À propos du VIH/sida

Fin 2011, le Programme commun des Nations Unies sur le VIH/sida (ONUSIDA) estimait à 34 millions le nombre de personnes vivant avec le VIH dans le monde. De ce nombre, 69 % vivent en Afrique subsaharienne, la région la plus touchée par cette épidémie. Cette même année, 2,5 millions de nouvelles infections à VIH ont été enregistrées, dont 330 000 chez des enfants.

Des signes d'espoir et de progrès ont été observés dans la lutte contre le VIH/sida. Toujours selon ONUSIDA, depuis 2005, les décès liés au sida ont diminué de 2,2 millions à 1,7 million en 2011, notamment grâce à :

  • un meilleur accès aux nouveaux médicaments et traitements;
  • un meilleur accès aux services de santé en raison de systèmes de santé plus efficaces;
  • des campagnes d'information publique et des programmes de prévention efficaces.

Malgré tout, le VIH/sida demeure l'un des plus grands obstacles au développement. Puisque cette pandémie touche des gens de tous les milieux qui sont dans la force de l'âge, elle a un effet dévastateur sur la situation économique, sociale et politique des populations. A l'échelle mondiale, le VIH/sida est toujours la plus grande cause de décès chez les femmes âgées de 15 à 44 ans.

Le Canada participe à la lutte mondiale contre le VIH/sida

Le Canada participe à l'action mondiale concertée contre le VIH/sida et reconnaît la nécessité d'intensifier les efforts pour rendre universel l'accès aux mesures de prévention du VIH, ainsi qu'aux traitements et aux soins. C'est pourquoi il a fait de la lutte contre cette maladie l'un des éléments clés de la stratégie sur les enfants et les jeunes.

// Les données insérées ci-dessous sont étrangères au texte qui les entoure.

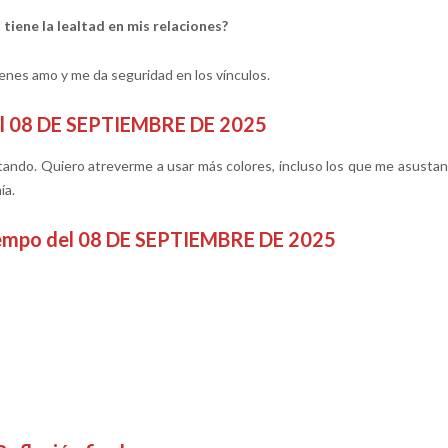
 tiene la lealtad en mis relaciones?
uienes amo y me da seguridad en los vínculos.
del 08 DE SEPTIEMBRE DE 2025
tando. Quiero atreverme a usar más colores, incluso los que me asustan
ía.
tiempo del 08 DE SEPTIEMBRE DE 2025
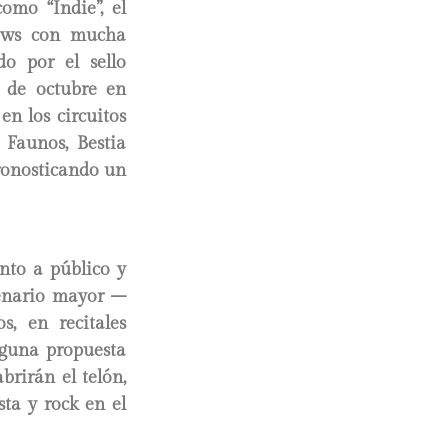
omo “Indie”, el
hows con mucha
do por el sello
 de octubre en
n los circuitos
 Faunos, Bestia
ronosticando un
anto a público y
cenario mayor –
, en recitales
nguna propuesta
brirán el telón,
ta y rock en el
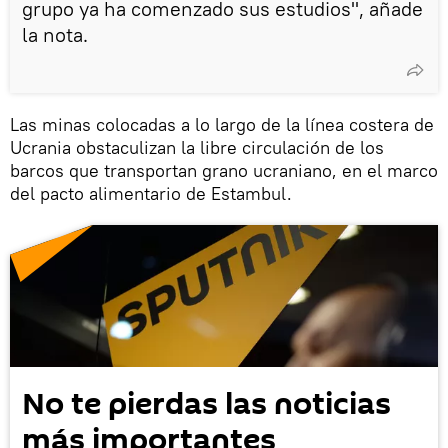
grupo ya ha comenzado sus estudios", añade
la nota.
Las minas colocadas a lo largo de la línea costera de
Ucrania obstaculizan la libre circulación de los
barcos que transportan grano ucraniano, en el marco
del pacto alimentario de Estambul.
No te pierdas las noticias
más importantes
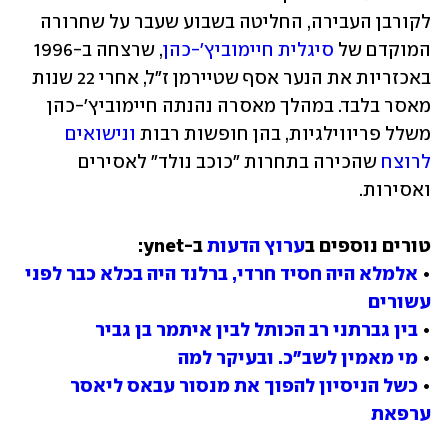
לקורבן העבירה, החליטה בשבוע שעבר על שחרורה 
המוקדם של 
סיגלית חיימוביץ'-כהן
, שרצחה ב-1996 
באכזריות את הנער אסף שטיירמן ז"ל, אחרי 22 שנות 
מאסר בלבד. במהלך מאסרה נהנתה חיימוביץ'-כהן 
משלל פריווילגיות, בהן חופשות רבות 
ונישואים 
לרוצח
 שהכירה בתחרות "כוכב נולד" לאסירים 
ואסירות.
טורים נוספים ב
ערוץ הדעות
• 
אלמלא היה חסיד חרדי, ברלנד היה בכלא כבר לפני 
עשורים
• 
בין גברתני רב הכותל לבין איתמר בן גביר
• 
מי מאמין לשב"כ. ובעיקר למה
• 
כשל הניסיון להפוך את מנסור עבאס ליאסר 
ערפאת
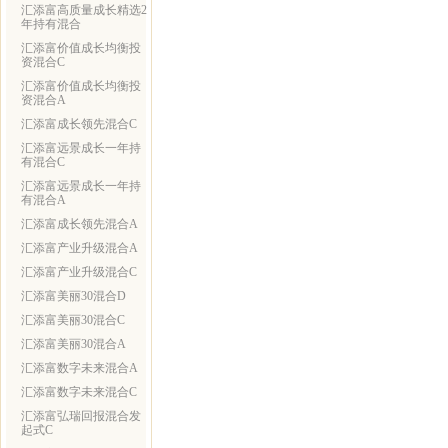
汇添富高质量成长精选2
年持有混合
汇添富价值成长均衡投
资混合C
汇添富价值成长均衡投
资混合A
汇添富成长领先混合C
汇添富远景成长一年持
有混合C
汇添富远景成长一年持
有混合A
汇添富成长领先混合A
汇添富产业升级混合A
汇添富产业升级混合C
汇添富美丽30混合D
汇添富美丽30混合C
汇添富美丽30混合A
汇添富数字未来混合A
汇添富数字未来混合C
汇添富弘瑞回报混合发
起式C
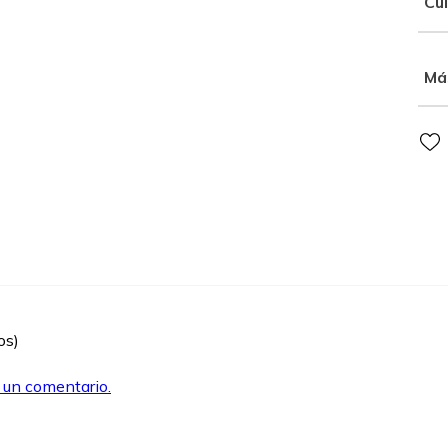
Cu
Má
os)
r un comentario.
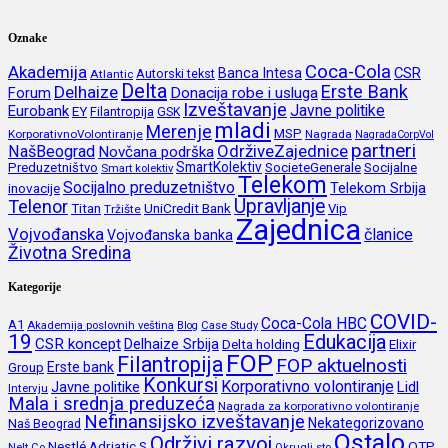
Oznake
Coca-Cola
Akademija
CSR
Banca Intesa
Autorski tekst
Atlantic
Delta
Erste Bank
Delhaize
Forum
Donacija robe i usluga
Izveštavanje
Javne politike
Eurobank
EY
Filantropija
GSK
mladi
Merenje
MSP
KorporativnoVolontiranje
Nagrada
NagradaCorpVol
partneri
OdrživeZajednice
NašBeograd
Novčana podrška
SmartKolektiv
SocieteGenerale
Socijalne
Preduzetništvo
Smart kolektiv
Telekom
Socijalno preduzetništvo
inovacije
Telekom Srbija
Upravljanje
Telenor
Titan
UniCredit Bank
Vip
Tržište
Zajednica
Vojvođanska
članice
Vojvođanska banka
Životna Sredina
Kategorije
COVID-
Coca-Cola HBC
A1
Akademija poslovnih veština
Blog
Case Study
19
Edukacija
CSR koncept
Delhaize Srbija
Delta holding
Elixir
FOP
Filantropija
FOP aktuelnosti
Erste bank
Group
Konkursi
Korporativno volontiranje
Javne politike
Lidl
Intervju
Mala i srednja preduzeća
Nagrada za korporativno volontiranje
Nefinansijsko izveštavanje
Nekategorizovano
Naš Beograd
Ostalo
Održivi razvoj
Nestlé Adriatic S
OTP
Nelt Co
Okrugli sto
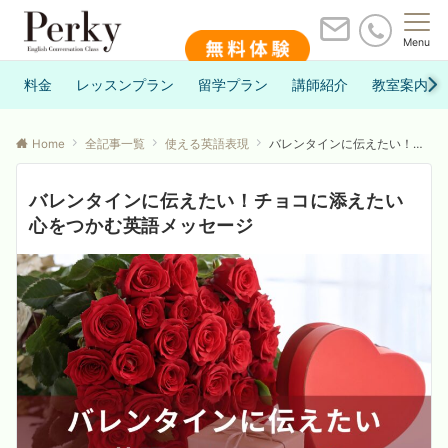
Menu
料金
レッスンプラン
留学プラン
講師紹介
教室案内
Home
全記事一覧
使える英語表現
バレンタインに伝えたい！チョコに添えたい心をつかむ英語メッセージ
バレンタインに伝えたい！チョコに添えたい
心をつかむ英語メッセージ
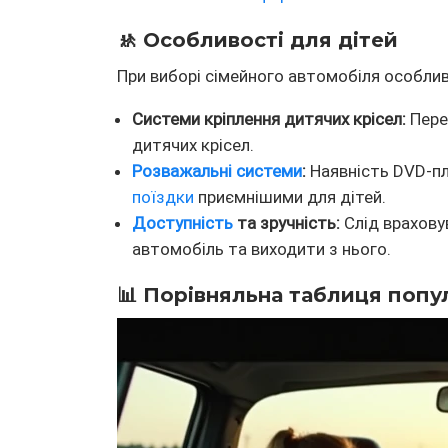
🚸 Особливості для дітей
При виборі сімейного автомобіля особлив
Системи кріплення дитячих крісел:
Перев
дитячих крісел.
Розважальні системи
:
Наявність DVD-пл
поїздки
приємнішими для дітей.
Доступність
та зручність:
Слід врахову
автомобіль та виходити з нього.
📊 Порівняльна таблиця попу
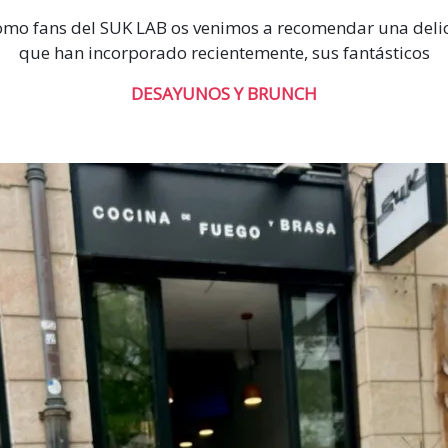
mo fans del SUK LAB os venimos a recomendar una deli
que han incorporado recientemente, sus fantásticos
DESAYUNOS Y BRUNCH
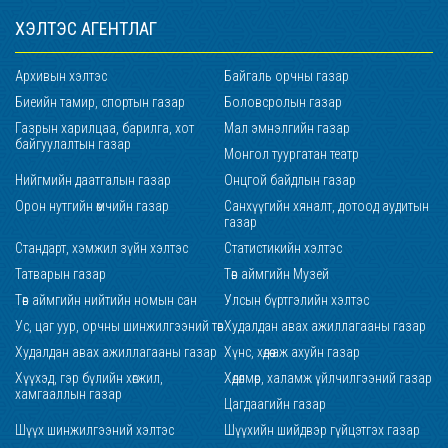
ХЭЛТЭС АГЕНТЛАГ
Архивын хэлтэс
Байгаль орчны газар
Биеийн тамир, спортын газар
Боловсролын газар
Газрын харилцаа, барилга, хот
Мал эмнэлгийн газар
байгуулалтын газар
Монгол туургатан театр
Нийгмийн даатгалын газар
Онцгой байдлын газар
Орон нутгийн өмчийн газар
Санхүүгийн хяналт, дотоод аудитын
газар
Стандарт, хэмжил зүйн хэлтэс
Статистикийн хэлтэс
Татварын газар
Төв аймгийн Музей
Төв аймгийн нийтийн номын сан
Улсын бүртгэлийн хэлтэс
Ус, цаг уур, орчны шинжилгээний төв
Худалдан авах ажиллагааны газар
Худалдан авах ажиллагааны газар
Хүнс, хөдөө аж ахуйн газар
Хүүхэд, гэр бүлийн хөгжил,
Хөдөлмөр, халамж үйлчилгээний газар
хамгааллын газар
Цагдаагийн газар
Шүүх шинжилгээний хэлтэс
Шүүхийн шийдвэр гүйцэтгэх газар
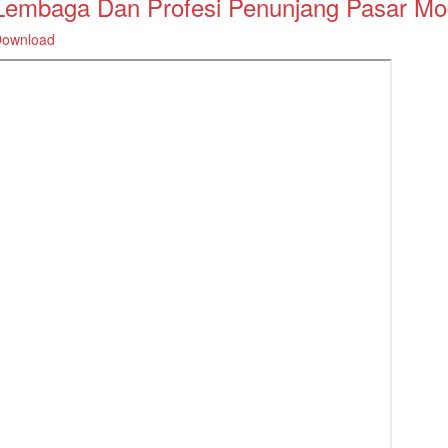
Lembaga Dan Profesi Penunjang Pasar Mo
ownload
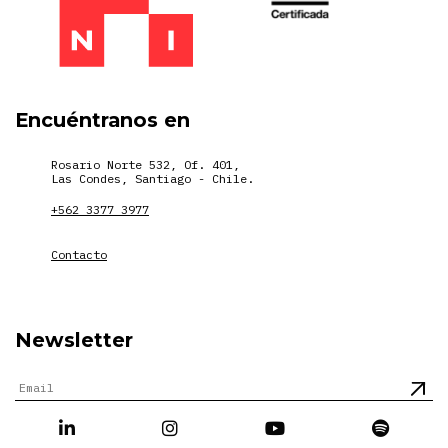
Encuéntranos en
Rosario Norte 532, Of. 401,
Las Condes, Santiago - Chile.
+562 3377 3977
Contacto
Newsletter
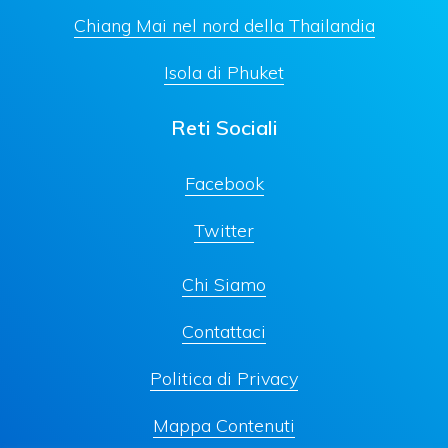
Chiang Mai nel nord della Thailandia
Isola di Phuket
Reti Sociali
Facebook
Twitter
Chi Siamo
Contattaci
Politica di Privacy
Mappa Contenuti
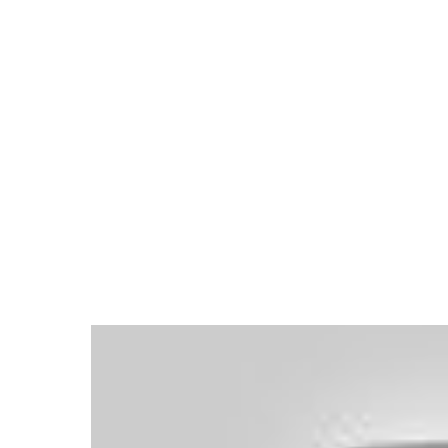
Canal 4 Tenerife te trae la cobertura más completa y 
de Abona y lo hará como Grupo Multimedia en todas s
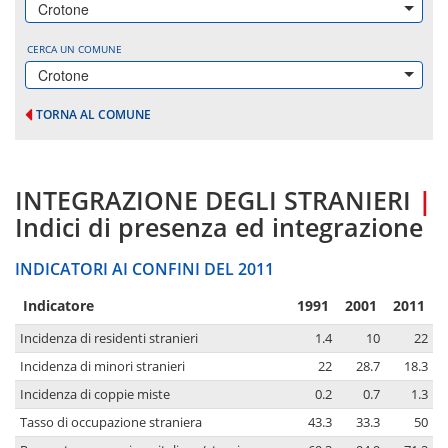
Crotone
CERCA UN COMUNE
Crotone
TORNA AL COMUNE
INTEGRAZIONE DEGLI STRANIERI
|
Indici di presenza ed integrazione
INDICATORI AI CONFINI DEL 2011
Indicatore
1991
2001
2011
Incidenza di residenti stranieri
1.4
10
22
Incidenza di minori stranieri
22
28.7
18.3
Incidenza di coppie miste
0.2
0.7
1.3
Tasso di occupazione straniera
43.3
33.3
50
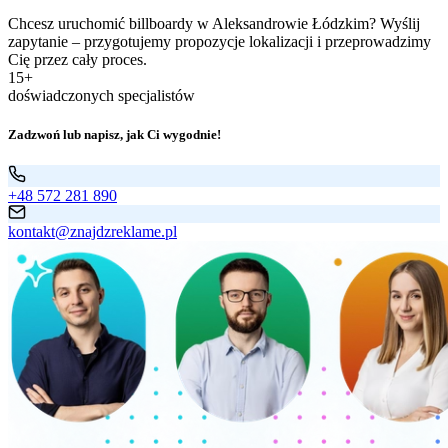
Chcesz uruchomić billboardy w Aleksandrowie Łódzkim? Wyślij
zapytanie – przygotujemy propozycje lokalizacji i przeprowadzimy
Cię przez cały proces.
15+
doświadczonych specjalistów
Zadzwoń lub napisz, jak Ci wygodnie!
+48 572 281 890
kontakt@znajdzreklame.pl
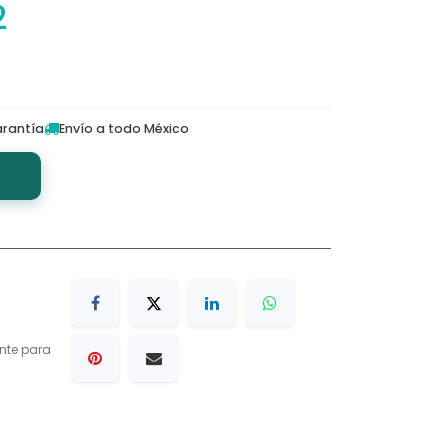
2
rantía
Envío a todo México
nte para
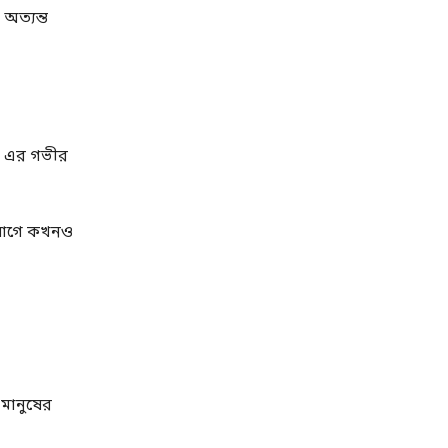
অত্যন্ত
ে এর গভীর
র আগে কখনও
 মানুষের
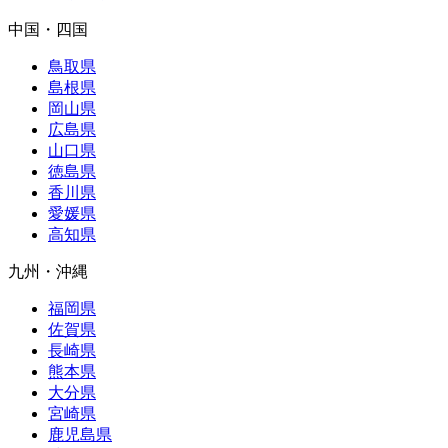
中国・四国
鳥取県
島根県
岡山県
広島県
山口県
徳島県
香川県
愛媛県
高知県
九州・沖縄
福岡県
佐賀県
長崎県
熊本県
大分県
宮崎県
鹿児島県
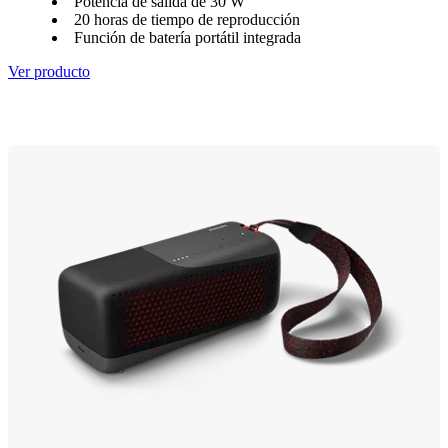
Potencia de salida de 30 W
20 horas de tiempo de reproducción
Función de batería portátil integrada
Ver producto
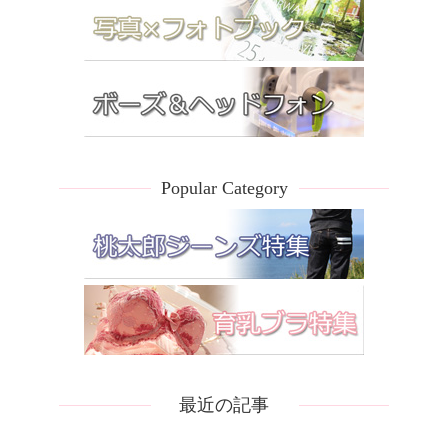
Popular Category
最近の記事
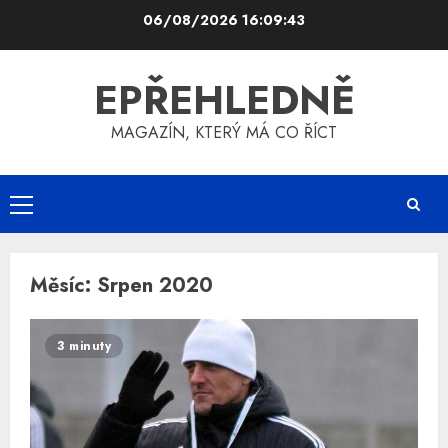
Skip
06/08/2026
16:09:44
to
content
EPŘEHLEDNĚ
MAGAZÍN, KTERÝ MÁ CO ŘÍCT
Primary
Menu
Měsíc:
Srpen 2020
3 minuty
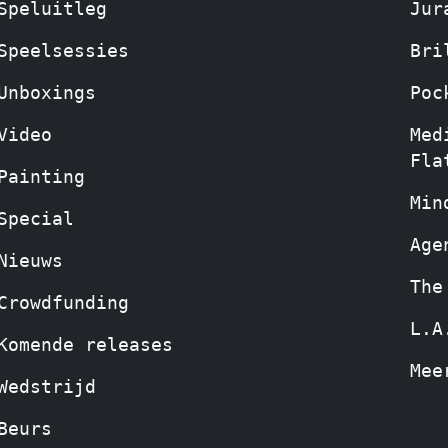
Speluitleg
Jur
Speelsessies
Bri
Unboxings
Poc
Video
Med
Fla
Painting
Min
Special
Age
Nieuws
The
Crowdfunding
L.A
Komende releases
Mee
Wedstrijd
Beurs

Une partie importante des efforts déployés dans le cadre de l'engagement du Canada à améliorer la santé des mères, des nouveau-nés et des enfants consiste à prévenir la transmission du VIH de la mère à l'enfant. Sans intervention, entre 15 % et 45 % des enfants nés de femmes séropositives peuvent être infectés par le VIH pendant la grossesse, l'accouchement ou l'allaitement maternel. Toutefois, les interventions, y compris l'accès aux médicaments antirétroviraux pour la mère et l'enfant et les efforts de prévention de l'infection à VIH chez les femmes, peuvent réduire les risques de transmission à moins de 5 %.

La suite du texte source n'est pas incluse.